"Well, it's ten acres," said George. "Got a little win'mill. Got a little shack on it, an' a chicken run. Got a kitchen, orchard, cherries, apples, peaches, 'cots, nuts, got a few berries. They’s a place for alfalfa and plenty water to flood it. They’s a pig pen——"
Chapter 3 · George Milton
Context
Lennie has prompted George, as he has many times before, to describe the small farm they hope one day to own. George begins listing the property's features.
Analysis
The asyndetic catalogue of fruits—'cherries, apples, peaches, 'cots, nuts...berries'—creates a paratactic abundance whose rhythm imitates the cornucopia it names; no 'and' slows the eye, so the list reads as continuous plenitude rather than enumerated finitude.
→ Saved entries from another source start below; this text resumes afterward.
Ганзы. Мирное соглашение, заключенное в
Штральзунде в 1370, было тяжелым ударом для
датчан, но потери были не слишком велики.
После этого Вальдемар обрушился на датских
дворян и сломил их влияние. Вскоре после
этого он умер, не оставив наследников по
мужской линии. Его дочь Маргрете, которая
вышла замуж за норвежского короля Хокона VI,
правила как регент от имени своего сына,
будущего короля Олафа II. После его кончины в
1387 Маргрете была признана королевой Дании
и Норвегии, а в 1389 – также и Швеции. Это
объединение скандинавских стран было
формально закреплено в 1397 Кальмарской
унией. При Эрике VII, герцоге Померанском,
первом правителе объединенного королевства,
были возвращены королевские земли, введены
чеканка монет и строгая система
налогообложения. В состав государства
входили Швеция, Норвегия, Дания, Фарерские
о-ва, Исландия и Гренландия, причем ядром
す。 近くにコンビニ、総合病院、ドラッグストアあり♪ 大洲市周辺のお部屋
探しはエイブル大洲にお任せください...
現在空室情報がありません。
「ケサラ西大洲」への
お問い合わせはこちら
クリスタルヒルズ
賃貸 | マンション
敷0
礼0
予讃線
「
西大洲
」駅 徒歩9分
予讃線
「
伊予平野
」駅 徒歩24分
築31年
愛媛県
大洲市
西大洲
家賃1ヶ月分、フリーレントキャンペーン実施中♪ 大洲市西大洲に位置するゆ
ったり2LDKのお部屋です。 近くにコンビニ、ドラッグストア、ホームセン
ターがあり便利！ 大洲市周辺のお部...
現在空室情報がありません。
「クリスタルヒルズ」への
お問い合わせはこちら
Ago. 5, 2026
The diminutive 'little' applied to windmill, shack, and chicken run domesticates the dream to manageable scale, distinguishing it from the grandiose American Dream of accumulation: this is georgic rather than capitalist, sufficiency rather than expansion. The unfinished syntax ('They's a pig pen——') leaves the catalogue open, suggesting the dream itself cannot quite be closed off into a finite list.
How to Use in Essay
Support a thesis that Steinbeck distinguishes a Jeffersonian agrarian dream of sufficiency from the acquisitive American Dream of accumulation—George's farm catalogue, with its 'little' qualifiers and emphasis on subsistence (not market) yields, articulates an older, almost obsolete vision of independence.